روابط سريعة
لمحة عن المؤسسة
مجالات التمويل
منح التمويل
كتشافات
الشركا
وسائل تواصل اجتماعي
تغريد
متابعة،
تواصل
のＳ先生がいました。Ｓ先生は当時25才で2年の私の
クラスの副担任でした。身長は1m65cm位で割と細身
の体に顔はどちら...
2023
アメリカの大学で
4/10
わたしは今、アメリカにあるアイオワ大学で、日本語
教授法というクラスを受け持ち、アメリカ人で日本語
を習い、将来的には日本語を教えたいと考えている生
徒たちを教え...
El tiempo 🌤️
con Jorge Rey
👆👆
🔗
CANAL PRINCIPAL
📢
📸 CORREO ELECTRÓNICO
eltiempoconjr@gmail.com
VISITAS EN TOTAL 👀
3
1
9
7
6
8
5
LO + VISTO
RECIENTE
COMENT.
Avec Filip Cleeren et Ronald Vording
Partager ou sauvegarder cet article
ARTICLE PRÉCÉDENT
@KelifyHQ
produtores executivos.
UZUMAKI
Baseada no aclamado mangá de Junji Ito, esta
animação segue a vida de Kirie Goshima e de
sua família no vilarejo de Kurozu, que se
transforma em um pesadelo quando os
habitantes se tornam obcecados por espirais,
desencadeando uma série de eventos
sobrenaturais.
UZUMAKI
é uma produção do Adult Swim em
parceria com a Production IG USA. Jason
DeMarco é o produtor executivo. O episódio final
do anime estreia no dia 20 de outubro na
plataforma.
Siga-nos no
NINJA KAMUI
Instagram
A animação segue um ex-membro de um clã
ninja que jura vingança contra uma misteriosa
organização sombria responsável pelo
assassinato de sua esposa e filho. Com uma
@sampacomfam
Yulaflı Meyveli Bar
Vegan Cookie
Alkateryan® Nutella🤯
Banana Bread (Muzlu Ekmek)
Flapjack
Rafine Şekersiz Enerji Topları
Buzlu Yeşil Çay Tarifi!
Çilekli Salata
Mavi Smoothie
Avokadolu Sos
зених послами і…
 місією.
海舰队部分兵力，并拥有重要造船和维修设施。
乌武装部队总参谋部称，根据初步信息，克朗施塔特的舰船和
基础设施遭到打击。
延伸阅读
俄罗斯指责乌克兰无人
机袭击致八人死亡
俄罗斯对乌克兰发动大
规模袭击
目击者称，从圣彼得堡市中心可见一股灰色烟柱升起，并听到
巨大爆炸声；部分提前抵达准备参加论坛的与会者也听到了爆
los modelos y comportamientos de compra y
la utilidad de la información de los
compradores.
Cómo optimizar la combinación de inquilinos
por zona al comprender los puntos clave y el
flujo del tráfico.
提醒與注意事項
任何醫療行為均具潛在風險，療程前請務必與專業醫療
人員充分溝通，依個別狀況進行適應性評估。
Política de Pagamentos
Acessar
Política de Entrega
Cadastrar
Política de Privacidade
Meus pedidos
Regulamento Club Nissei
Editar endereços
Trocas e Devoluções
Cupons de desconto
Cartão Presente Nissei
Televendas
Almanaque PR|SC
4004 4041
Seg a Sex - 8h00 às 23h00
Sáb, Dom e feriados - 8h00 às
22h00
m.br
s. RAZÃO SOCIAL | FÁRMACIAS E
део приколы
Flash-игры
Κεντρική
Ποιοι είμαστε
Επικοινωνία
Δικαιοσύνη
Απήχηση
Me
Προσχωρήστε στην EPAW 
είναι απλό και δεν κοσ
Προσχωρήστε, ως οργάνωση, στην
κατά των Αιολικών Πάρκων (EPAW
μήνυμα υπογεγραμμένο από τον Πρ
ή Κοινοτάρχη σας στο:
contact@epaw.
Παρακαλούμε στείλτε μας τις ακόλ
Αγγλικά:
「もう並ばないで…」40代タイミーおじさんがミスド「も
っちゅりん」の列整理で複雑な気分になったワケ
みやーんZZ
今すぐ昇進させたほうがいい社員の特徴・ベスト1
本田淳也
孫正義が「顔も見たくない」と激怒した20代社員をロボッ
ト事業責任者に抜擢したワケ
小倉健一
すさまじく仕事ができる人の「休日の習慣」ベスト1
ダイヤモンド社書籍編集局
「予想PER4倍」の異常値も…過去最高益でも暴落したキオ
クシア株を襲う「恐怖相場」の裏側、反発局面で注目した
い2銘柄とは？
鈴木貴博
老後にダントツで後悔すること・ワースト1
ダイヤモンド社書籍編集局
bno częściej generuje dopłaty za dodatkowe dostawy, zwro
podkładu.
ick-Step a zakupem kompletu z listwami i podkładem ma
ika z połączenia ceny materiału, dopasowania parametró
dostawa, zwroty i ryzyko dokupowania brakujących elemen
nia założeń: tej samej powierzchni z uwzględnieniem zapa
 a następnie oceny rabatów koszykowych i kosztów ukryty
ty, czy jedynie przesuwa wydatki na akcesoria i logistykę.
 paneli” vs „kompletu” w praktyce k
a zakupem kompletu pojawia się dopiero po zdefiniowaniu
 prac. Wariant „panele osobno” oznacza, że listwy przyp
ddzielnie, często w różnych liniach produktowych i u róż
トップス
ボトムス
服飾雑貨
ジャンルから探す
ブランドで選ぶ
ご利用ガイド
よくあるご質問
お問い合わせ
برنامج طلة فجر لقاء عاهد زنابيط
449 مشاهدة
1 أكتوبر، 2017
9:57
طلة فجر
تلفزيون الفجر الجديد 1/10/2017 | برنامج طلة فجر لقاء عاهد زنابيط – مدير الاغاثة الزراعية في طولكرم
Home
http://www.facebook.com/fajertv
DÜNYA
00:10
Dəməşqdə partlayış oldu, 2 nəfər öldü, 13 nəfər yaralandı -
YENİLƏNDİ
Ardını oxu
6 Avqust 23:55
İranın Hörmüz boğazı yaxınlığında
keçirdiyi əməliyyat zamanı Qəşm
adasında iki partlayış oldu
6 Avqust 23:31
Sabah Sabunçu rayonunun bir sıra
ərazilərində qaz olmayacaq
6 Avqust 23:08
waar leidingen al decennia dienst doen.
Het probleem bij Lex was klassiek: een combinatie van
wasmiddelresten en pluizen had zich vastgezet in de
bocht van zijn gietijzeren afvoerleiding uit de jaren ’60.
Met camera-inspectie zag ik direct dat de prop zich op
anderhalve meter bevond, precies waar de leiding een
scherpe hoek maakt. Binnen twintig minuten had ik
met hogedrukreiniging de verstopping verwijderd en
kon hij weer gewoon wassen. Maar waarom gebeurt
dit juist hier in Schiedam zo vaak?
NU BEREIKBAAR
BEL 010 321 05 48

##############################

- Task goal -
Your task is to retype the whole listing, keeping every word exactly as it is.

- Answer section -
روابط سريعة
لمحة عن المؤسسة
مجالات التمويل
منح التمويل
كتشافات
الشركا
وسائل تواصل اجتماعي
تغريد
متابعة،
تواصل
のＳ先生がいました。Ｓ先生は当時25才で2年の私の
クラスの副担任でした。身長は1m65cm位で割と細身
の体に顔はどちら...
2023
アメリカの大学で
4/10
わたしは今、アメリカにあるアイオワ大学で、日本語
教授法というクラスを受け持ち、アメリカ人で日本語
を習い、将来的には日本語を教えたいと考えている生
徒たちを教え...
El tiempo 🌤️
con Jorge Rey
👆👆
🔗
CANAL PRINCIPAL
📢
📸 CORREO ELECTRÓNICO
eltiempoconjr@gmail.com
VISITAS EN TOTAL 👀
3
1
9
7
6
8
5
LO + VISTO
RECIENTE
COMENT.
Avec Filip Cleeren et Ronald Vording
Partager ou sauvegarder cet article
ARTICLE PRÉCÉDENT
@KelifyHQ
produtores executivos.
UZUMAKI
Baseada no aclamado mangá de Junji Ito, esta
animação segue a vida de Kirie Goshima e de
sua família no vilarejo de Kurozu, que se
transforma em um pesadelo quando os
habitantes se tornam obcecados por espirais,
desencadeando uma série de eventos
sobrenaturais.
UZUMAKI
é uma produção do Adult Swim em
parceria com a Production IG USA. Jason
DeMarco é o produtor executivo. O episódio final
do anime estreia no dia 20 de outubro na
plataforma.
Siga-nos no
NINJA KAMUI
Instagram
A animação segue um ex-membro de um clã
ninja que jura vingança contra uma misteriosa
organização sombria responsável pelo
assassinato de sua esposa e filho. Com uma
@sampacomfam
Yulaflı Meyveli Bar
Vegan Cookie
Alkateryan® Nutella🤯
Banana Bread (Muzlu Ekmek)
Flapjack
Rafine Şekersiz Enerji Topları
Buzlu Yeşil Çay Tarifi!
Çilekli Salata
Mavi Smoothie
Avokadolu Sos
зених послами і…
 місією.
海舰队部分兵力，并拥有重要造船和维修设施。
乌武装部队总参谋部称，根据初步信息，克朗施塔特的舰船和
基础设施遭到打击。
延伸阅读
俄罗斯指责乌克兰无人
机袭击致八人死亡
俄罗斯对乌克兰发动大
规模袭击
目击者称，从圣彼得堡市中心可见一股灰色烟柱升起，并听到
巨大爆炸声；部分提前抵达准备参加论坛的与会者也听到了爆
los modelos y comportamientos de compra y
la utilidad de la información de los
compradores.
Cómo optimizar la combinación de inquilinos
por zona al comprender los puntos clave y el
flujo del tráfico.
提醒與注意事項
任何醫療行為均具潛在風險，療程前請務必與專業醫療
人員充分溝通，依個別狀況進行適應性評估。
Política de Pagamentos
Acessar
Política de Entrega
Cadastrar
Política de Privacidade
Meus pedidos
Regulamento Club Nissei
Editar endereços
Trocas e Devoluções
Cupons de desconto
Cartão Presente Nissei
Televendas
Almanaque PR|SC
4004 4041
Seg a Sex - 8h00 às 23h00
Sáb, Dom e feriados - 8h00 às
22h00
m.br
s. RAZÃO SOCIAL | FÁRMACIAS E
део приколы
Flash-игры
Κεντρική
Ποιοι είμαστε
Επικοινωνία
Δικαιοσύνη
Απήχηση
Me
Προσχωρήστε στην EPAW 
είναι απλό και δεν κοσ
Προσχωρήστε, ως οργάνωση, στην
κατά των Αιολικών Πάρκων (EPAW
μήνυμα υπογεγραμμένο από τον Πρ
ή Κοινοτάρχη σας στο:
contact@epaw.
Παρακαλούμε στείλτε μας τις ακόλ
Αγγλικά:
「もう並ばないで…」40代タイミーおじさんがミスド「も
っちゅりん」の列整理で複雑な気分になったワケ
みやーんZZ
今すぐ昇進させたほうがいい社員の特徴・ベスト1
本田淳也
孫正義が「顔も見たくない」と激怒した20代社員をロボッ
ト事業責任者に抜擢したワケ
小倉健一
すさまじく仕事ができる人の「休日の習慣」ベスト1
ダイヤモンド社書籍編集局
「予想PER4倍」の異常値も…過去最高益でも暴落したキオ
クシア株を襲う「恐怖相場」の裏側、反発局面で注目した
い2銘柄とは？
鈴木貴博
老後にダントツで後悔すること・ワースト1
ダイヤモンド社書籍編集局
bno częściej generuje dopłaty za dodatkowe dostawy, zwro
podkładu.
ick-Step a zakupem kompletu z listwami i podkładem ma
ika z połączenia ceny materiału, dopasowania parametró
dostawa, zwroty i ryzyko dokupowania brakujących elemen
nia założeń: tej samej powierzchni z uwzględnieniem zapa
 a następnie oceny rabatów koszykowych i kosztów ukryty
ty, czy jedynie przesuwa wydatki na akcesoria i logistykę.
 paneli” vs „kompletu” w praktyce k
a zakupem kompletu pojawia się dopiero po zdefiniowaniu
 prac. Wariant „panele osobno” oznacza, że listwy przyp
ddzielnie, często w różnych liniach produktowych i u róż
トップス
ボトムス
服飾雑貨
ジャンルから探す
ブランドで選ぶ
ご利用ガイド
よくあるご質問
お問い合わせ
برنامج طلة فجر لقاء عاهد زنابيط
449 مشاهدة
1 أكتوبر، 2017
9:57
طلة فجر
تلفزيون الفجر الجديد 1/10/2017 | برنامج طلة فجر لقاء عاهد زنابيط – مدير الاغاثة الزراعية في طولكرم
Home
http://www.facebook.com/fajertv
DÜNYA
00:10
Dəməşqdə partlayış oldu, 2 nəfər öldü, 13 nəfər yaralandı -
YENİLƏNDİ
Ardını oxu
6 Avqust 23:55
İranın Hörmüz boğazı yaxınlığında
keçirdiyi əməliyyat zamanı Qəşm
adasında iki partlayış oldu
6 Avqust 23:31
Sabah Sabunçu rayonunun bir sıra
ərazilərində qaz olmayacaq
6 Avqust 23:08
waar leidingen al decennia dienst doen.
Het probleem bij Lex was klassiek: een combinatie van
wasmiddelresten en pluizen had zich vastgezet in de
bocht van zijn gietijzeren afvoerleiding uit de jaren ’60.
Met camera-inspectie zag ik direct dat de prop zich op
anderhalve meter bevond, precies waar de leiding een
scherpe hoek maakt. Binnen twintig minuten had ik
met hogedrukreiniging de verstopping verwijderd en
kon hij weer gewoon wassen. Maar waarom gebeurt
dit juist hier in Schiedam zo vaak?
NU BEREIKBAAR
BEL 010 321 05 48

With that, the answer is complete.